Fealdade


Idealizou todo seu discurso. Naquele dia, completava um ano desde que vencera as eleições do condomínio e se tornara, enfim, o Síndico do Prédio. Jorge era o filho perfeito do funcionalismo público. Passou em um concurso aos 18 anos e, desde então, trabalhava diariamente na seção do protocolo do tribunal de justiça do seu estado. Entrava às 8h e saía às 17h, com uma hora de almoço. Eram 32 anos, dos quais ele muito se orgulhava, ajudando a máquina pública a funcionar perfeitamente.

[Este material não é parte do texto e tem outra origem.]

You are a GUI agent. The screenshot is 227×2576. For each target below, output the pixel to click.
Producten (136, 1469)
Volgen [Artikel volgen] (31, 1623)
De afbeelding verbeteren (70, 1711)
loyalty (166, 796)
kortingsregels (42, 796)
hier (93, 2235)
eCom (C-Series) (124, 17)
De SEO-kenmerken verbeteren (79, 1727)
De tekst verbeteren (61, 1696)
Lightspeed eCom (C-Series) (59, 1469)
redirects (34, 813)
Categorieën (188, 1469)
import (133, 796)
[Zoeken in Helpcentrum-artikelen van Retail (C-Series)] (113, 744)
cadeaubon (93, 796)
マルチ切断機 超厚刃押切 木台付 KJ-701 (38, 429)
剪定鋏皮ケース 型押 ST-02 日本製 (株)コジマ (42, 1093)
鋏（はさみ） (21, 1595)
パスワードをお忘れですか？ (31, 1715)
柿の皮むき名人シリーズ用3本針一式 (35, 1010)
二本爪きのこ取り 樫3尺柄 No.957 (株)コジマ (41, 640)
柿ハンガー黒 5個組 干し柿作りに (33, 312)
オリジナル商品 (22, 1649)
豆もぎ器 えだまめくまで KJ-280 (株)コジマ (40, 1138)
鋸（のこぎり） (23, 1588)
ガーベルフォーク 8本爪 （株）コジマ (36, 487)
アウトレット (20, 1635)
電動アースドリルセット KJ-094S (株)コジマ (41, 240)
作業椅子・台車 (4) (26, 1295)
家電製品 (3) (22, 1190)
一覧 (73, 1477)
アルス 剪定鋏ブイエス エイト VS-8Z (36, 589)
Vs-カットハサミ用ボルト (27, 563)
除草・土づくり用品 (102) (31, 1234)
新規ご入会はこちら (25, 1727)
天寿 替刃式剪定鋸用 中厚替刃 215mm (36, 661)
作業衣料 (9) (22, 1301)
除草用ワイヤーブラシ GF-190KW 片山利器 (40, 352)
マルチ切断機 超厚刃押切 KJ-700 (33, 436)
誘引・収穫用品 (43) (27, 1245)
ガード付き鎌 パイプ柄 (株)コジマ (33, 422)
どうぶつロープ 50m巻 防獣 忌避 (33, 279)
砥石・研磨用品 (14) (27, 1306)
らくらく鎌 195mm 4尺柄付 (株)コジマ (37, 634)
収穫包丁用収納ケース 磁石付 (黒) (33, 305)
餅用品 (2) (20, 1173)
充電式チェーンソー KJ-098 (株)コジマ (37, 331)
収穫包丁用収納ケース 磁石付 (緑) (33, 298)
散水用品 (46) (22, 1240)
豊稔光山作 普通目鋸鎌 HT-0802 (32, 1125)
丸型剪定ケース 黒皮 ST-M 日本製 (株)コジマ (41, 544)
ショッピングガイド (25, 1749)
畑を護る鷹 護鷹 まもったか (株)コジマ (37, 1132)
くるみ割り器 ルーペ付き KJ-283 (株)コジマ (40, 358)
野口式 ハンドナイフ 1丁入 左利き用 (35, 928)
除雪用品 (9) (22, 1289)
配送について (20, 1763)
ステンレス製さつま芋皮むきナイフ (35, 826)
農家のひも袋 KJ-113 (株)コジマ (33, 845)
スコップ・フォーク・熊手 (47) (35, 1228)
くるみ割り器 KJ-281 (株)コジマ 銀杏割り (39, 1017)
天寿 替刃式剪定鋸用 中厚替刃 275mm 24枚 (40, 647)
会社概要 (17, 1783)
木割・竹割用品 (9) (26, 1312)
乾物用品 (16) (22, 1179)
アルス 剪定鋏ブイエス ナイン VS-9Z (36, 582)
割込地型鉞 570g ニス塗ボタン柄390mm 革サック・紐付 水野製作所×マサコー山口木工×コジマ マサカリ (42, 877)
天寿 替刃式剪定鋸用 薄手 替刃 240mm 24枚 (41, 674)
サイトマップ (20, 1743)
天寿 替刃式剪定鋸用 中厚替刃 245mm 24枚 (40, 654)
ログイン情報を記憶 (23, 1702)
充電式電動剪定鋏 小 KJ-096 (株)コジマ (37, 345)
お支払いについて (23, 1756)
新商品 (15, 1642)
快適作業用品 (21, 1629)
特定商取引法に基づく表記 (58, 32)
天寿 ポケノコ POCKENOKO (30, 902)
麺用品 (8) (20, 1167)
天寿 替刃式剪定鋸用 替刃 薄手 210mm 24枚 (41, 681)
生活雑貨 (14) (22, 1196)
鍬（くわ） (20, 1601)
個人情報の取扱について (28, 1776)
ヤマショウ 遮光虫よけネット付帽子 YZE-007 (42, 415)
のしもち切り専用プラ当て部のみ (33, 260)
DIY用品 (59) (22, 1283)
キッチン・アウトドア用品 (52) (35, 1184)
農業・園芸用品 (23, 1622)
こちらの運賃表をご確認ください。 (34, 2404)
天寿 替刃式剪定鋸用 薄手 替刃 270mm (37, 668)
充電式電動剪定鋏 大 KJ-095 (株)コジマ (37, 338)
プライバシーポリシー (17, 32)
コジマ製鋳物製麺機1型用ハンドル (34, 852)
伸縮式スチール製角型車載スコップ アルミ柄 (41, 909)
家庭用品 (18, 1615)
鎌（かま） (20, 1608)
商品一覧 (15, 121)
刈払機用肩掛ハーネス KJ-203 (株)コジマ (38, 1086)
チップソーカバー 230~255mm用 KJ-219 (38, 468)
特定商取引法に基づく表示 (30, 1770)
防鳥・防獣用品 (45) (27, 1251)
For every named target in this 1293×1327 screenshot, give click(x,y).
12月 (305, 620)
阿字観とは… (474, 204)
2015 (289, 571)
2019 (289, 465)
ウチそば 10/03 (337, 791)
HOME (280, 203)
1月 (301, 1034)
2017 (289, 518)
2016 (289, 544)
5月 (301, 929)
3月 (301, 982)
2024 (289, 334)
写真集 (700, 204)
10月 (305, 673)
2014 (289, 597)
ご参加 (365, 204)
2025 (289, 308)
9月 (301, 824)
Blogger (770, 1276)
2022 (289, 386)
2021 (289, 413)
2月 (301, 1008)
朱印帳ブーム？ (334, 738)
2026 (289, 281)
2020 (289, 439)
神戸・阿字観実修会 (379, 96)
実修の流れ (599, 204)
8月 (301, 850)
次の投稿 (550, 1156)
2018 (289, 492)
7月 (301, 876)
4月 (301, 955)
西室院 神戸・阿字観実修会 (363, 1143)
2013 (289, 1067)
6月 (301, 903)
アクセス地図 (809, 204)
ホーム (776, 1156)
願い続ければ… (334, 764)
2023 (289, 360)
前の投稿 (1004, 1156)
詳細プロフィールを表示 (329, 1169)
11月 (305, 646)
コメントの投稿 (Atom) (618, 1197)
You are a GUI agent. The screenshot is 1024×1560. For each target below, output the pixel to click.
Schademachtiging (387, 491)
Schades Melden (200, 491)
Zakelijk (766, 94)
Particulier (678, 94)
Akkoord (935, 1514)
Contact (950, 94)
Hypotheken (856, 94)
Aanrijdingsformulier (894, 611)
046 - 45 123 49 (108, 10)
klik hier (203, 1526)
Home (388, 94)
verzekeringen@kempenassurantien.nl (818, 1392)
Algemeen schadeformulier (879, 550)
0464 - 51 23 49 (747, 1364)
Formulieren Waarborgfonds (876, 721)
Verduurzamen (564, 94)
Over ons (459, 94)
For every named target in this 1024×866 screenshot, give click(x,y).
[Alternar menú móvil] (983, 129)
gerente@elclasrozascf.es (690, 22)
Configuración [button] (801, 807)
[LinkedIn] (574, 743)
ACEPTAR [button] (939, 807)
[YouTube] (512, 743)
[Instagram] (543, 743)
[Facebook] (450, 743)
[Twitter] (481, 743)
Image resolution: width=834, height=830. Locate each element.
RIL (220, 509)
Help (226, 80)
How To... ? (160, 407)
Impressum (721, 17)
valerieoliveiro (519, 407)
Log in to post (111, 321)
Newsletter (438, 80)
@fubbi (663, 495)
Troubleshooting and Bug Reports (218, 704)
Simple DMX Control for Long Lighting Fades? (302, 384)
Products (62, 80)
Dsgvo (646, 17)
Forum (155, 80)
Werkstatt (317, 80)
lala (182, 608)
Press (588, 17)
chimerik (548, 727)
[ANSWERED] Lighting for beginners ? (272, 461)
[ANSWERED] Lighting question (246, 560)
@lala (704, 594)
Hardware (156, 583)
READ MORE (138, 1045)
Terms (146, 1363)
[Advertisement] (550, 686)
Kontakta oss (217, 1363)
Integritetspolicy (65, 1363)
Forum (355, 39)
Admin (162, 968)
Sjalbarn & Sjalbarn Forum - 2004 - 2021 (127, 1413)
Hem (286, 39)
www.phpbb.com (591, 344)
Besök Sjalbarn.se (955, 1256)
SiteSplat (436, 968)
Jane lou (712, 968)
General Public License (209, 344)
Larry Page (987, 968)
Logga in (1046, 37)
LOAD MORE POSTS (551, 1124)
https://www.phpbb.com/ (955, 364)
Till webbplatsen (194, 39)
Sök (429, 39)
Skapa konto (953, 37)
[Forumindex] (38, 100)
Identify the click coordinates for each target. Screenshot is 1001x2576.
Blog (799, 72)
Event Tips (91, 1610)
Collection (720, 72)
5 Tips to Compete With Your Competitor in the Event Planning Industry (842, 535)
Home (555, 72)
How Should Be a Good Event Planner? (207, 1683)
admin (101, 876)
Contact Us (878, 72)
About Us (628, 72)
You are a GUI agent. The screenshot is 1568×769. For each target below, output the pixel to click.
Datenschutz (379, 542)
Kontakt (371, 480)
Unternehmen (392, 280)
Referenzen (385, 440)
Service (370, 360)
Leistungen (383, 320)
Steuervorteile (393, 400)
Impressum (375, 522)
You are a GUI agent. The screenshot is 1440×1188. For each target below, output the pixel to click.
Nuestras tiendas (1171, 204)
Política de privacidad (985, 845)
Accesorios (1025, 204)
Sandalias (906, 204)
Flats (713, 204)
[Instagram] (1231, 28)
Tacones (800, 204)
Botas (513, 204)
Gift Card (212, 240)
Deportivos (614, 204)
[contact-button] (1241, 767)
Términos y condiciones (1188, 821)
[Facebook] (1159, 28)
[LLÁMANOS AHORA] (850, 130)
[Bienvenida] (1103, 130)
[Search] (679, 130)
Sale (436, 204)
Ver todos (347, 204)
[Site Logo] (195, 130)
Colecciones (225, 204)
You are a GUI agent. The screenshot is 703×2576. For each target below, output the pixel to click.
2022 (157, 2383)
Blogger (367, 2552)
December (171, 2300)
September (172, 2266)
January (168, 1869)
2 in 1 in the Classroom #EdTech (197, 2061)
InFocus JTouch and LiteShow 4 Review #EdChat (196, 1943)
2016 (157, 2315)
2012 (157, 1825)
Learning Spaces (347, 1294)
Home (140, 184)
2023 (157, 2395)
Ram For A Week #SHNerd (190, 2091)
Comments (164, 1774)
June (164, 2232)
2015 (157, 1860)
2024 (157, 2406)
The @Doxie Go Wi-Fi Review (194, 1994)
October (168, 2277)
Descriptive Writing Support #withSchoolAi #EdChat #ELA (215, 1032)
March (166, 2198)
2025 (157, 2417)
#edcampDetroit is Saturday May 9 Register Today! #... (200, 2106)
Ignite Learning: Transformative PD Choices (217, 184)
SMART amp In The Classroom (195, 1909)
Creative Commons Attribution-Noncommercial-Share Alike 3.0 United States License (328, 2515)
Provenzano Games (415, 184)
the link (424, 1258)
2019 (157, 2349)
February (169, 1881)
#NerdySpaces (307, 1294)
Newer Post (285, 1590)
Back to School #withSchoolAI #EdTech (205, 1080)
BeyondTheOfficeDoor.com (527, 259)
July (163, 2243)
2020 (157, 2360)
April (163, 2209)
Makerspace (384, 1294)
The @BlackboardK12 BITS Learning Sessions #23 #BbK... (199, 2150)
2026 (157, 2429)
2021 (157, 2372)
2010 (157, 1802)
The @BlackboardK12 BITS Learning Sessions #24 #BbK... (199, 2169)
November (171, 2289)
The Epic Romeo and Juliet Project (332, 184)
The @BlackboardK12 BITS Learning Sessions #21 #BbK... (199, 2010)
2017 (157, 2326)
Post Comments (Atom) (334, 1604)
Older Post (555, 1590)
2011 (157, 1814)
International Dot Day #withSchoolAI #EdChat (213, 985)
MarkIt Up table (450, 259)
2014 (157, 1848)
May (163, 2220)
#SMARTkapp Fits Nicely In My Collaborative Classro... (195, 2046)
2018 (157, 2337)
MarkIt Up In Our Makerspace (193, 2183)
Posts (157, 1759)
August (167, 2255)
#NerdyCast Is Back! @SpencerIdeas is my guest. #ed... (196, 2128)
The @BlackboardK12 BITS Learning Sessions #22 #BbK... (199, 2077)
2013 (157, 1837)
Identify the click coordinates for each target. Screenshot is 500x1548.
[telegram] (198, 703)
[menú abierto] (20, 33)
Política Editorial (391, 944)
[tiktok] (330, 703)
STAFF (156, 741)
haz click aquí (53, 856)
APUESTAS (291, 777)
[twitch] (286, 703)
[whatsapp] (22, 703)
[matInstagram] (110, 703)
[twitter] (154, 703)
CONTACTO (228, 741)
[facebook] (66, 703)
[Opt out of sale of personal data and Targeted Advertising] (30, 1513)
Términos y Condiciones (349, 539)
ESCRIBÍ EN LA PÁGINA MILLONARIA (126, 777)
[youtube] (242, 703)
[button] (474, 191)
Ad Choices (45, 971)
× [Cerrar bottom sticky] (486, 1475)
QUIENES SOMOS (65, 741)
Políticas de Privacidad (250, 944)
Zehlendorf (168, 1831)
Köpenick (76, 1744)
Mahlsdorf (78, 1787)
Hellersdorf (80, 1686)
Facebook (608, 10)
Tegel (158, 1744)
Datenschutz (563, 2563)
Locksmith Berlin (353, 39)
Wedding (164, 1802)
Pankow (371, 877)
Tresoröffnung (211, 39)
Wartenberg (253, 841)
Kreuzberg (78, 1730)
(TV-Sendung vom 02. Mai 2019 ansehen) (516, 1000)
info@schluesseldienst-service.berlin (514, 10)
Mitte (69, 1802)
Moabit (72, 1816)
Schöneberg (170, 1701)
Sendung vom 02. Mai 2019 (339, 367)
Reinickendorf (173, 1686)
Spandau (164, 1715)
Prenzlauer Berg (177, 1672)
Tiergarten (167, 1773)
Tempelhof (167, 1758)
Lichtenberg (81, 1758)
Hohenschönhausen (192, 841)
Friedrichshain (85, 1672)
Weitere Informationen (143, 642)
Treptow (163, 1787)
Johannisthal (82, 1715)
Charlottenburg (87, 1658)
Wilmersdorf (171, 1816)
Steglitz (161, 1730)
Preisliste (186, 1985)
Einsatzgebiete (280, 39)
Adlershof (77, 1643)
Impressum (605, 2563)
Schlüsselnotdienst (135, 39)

Durante a reunião entre os condôminos, ele deveria fazer o balanço de suas ações, mostrando com planilhas e gráficos e alguns números como ele tinha sido não um, mas o Síndico. Primeiro, ele analisou todos os dados e pensou em só fazer uma breve fala. Quando deu por si, já estava escrevendo, palavra por palavra, do que iria dizer.

Depois de tudo escrito, ele pensou que poderia passar alguns minutos elogiando algum dos funcionários do prédio. Pra fazer uma média. Lembrou logo de Marcos. Um jovem que, há cinco anos, havia largado sua carreira para se tornar porteiro. Nunca entendeu bem o motivo. Mas, por ser o mais elogiado pelos moradores, não havia outro nome a ser citado em seu discurso.

- ... E tudo isso não seria possível, sem a graça, a cordialidade e a simpatia de sempre de nossos dedicados funcionários. Especialmente, do inoxidável porteiro Marcos. Sua dedicação é admirável. Parabenizo a você por tornar o nosso lar um ambiente cada vez mais convidativo e cheio de alegria. Deixo aqui, meu elogio à sua fealdade.

(palmas)

Jorge, apesar de ser completamente analítico - efeito colateral do funcionalismo público, talvez -, gostava de improvisar. Gostava da sensação de, sem querer, acertar e, mais, de ser muito elogiado por seus improvisos. Como se aquilo provasse, de alguma forma, que ele era bom "de natureza".

Acontece que Jorge não sabia que o tal do Marcos tinha cansado de dar aulas de português em escolas públicas e decidiu entrar para o setor privado, como porteiro de um prédio de luxo. Não foi tão difícil. Ele sempre se destacava nas entrevistas, já que ele conseguia ser, além de muito inteligente, muito bonito. Não uma beleza extravagante, mas uma beleza sofisticada, sutil, aliada a um sorriso que mudava o humor de qualquer um.

Por não saber disso é que Jorge perdeu um de seus melhores funcionários. Tinha ouvido ou lido a palavra "fealdade" em algum lugar. Era tipo de palavra que a gente não sabe, realmente, o que significa, mas imagina alguma coisa. E Jorge imaginava que era algo bom. Melhor ainda do que "bom", maravilhoso.

Já Marcos sabia bem o significado da palavra. Não só sabia, como a detestava. Certa vez, ainda professor, um de seus alunos quis fazer uma brincadeira e o testou, querendo saber o significado de "fealdade". Ele não sabia, na época, e bom... improvisou. Acontece que o aluno já havia pesquisado e o desmentiu na frente de toda turma - o que causou um surto esquizofrênico em Marcos que o fez ser demitido por justa causa.

Por isso, ele decidiu ser porteiro. Porque, imaginava, que ninguém o testaria se ele conseguisse ser cordial e gentil o tempo inteiro. Dias depois do discurso, Jorge recebeu uma carta de demissão que continha apenas:

"Fe.al.da.de
1. Qualidade de feio. = FEIEZA, .FEIURA ≠ BELEZA, FORMOSURA.

Solicito minha exclusão do quadro de funcionários imediatamente

Att,
Marcos"

O que aconteceu depois foi óbvio: Jorge nunca mais foi eleito.